“Yes, that they did, mistress. As I was going by the tavern, a mile or two up the road yonder, three or four of them torified Yorkers came out, and told me I couldn't go for the doctor, nor nowhere else, without a pass from one of their committee. So I had to post back more than half way, to Squire Ashcrafts, and there had to be questioned a long while before he would give me any pass at all. And then again, when I got to the doctor's, he said he wanted a pass, too; for he darsent go to see a whig woman without one, which I must go and get him from Squire Evans, another committee man. Well, finding there was no other way to get him started, I went, feeling all the time just between crying and fighting. And as soon as I got the bit of paper into the doctor's hands, I put for home, leaving him fixing to come horseback, which is the reason of my getting here first.”

“These are, indeed dreadful times,” sighed the widow. “But they cannot always remain; for, though God may chastise us a while for our sins, yet the rods of the oppressors will surely be broken.”

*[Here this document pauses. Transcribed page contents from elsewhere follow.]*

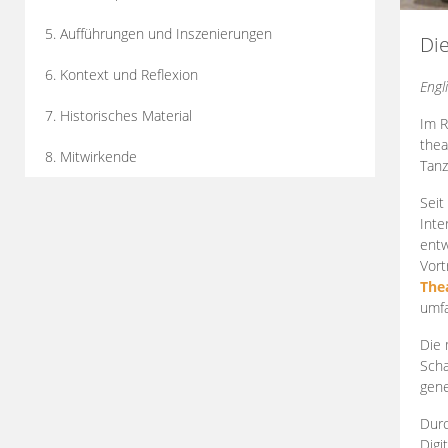
5. Aufführungen und Inszenierungen
Di
6. Kontext und Reflexion
Engl
7. Historisches Material
Im R
thea
8. Mitwirkende
Tanz
Seit
Inte
entw
Vort
The
umfa
Die 
Scha
gene
Durc
Digi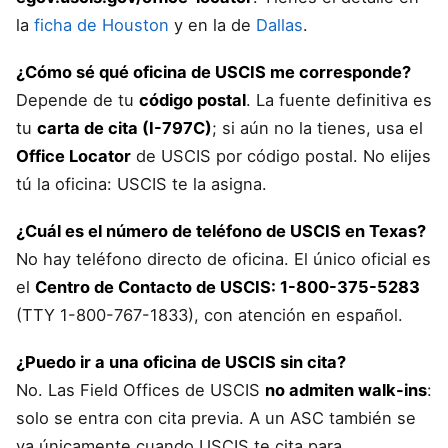
la
ficha de Houston
y en la de
Dallas
.
¿Cómo sé qué oficina de USCIS me corresponde?
Depende de tu
código postal
. La fuente definitiva es
tu
carta de cita (I-797C)
; si aún no la tienes, usa el
Office Locator
de USCIS por código postal. No elijes
tú la oficina: USCIS te la asigna.
¿Cuál es el número de teléfono de USCIS en Texas?
No hay teléfono directo de oficina. El único oficial es
el
Centro de Contacto de USCIS: 1-800-375-5283
(TTY 1-800-767-1833), con atención en español.
¿Puedo ir a una oficina de USCIS sin cita?
No. Las Field Offices de USCIS
no admiten walk-ins
:
solo se entra con cita previa. A un ASC también se
va únicamente cuando USCIS te cita para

“I'd rather see their necks broken,” responded Bart, dryly “When we left Westminster, I thought, as much as could be, the tories were all used up; but I find 'em down here thicker than ever now, and as sarcy and spiteful as a nest of yellow jackets that, like them, have been routed in one place and got fixed in another. Blast their picturs, how I hate 'em!”

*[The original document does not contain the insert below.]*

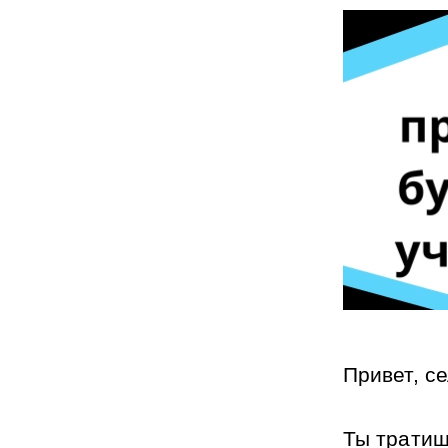
Привет, с
Ты тратиш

“That is not right, Barty. You should love your enemies. Evil wishes, towards those who injure us, are both wicked and foolish.”

“I don't understand, mistress.”

“Why, Barty, to love is to be happy, as far as circumstances will permit; and to hate is but to feel disquieted and miserable. So when we keep the command to love our enemies, we obtain a reward which often outbalances the evil they inflict on us, or, at least, enables us the better to bear it; while, on the contrary, when we hate those who injure us, we receive a double evil—the wrong they inflict, and the unhappiness created by the exercise of our revengeful passions. Did you ever think of that, Barty?”

“No, mum; Harry talks kinder that way, sometimes; but I can't understand it, no how.”

“With your means of moral instruction, perhaps it is not surprising that you should not; so I will drop the subject, and ask you if you heard any thing of Harry, while you were gone.”

“No, mistress; didn't see nobody that knew he was gone.”

“O, when will he return? He has now been gone two long, long days; but I must not repine.”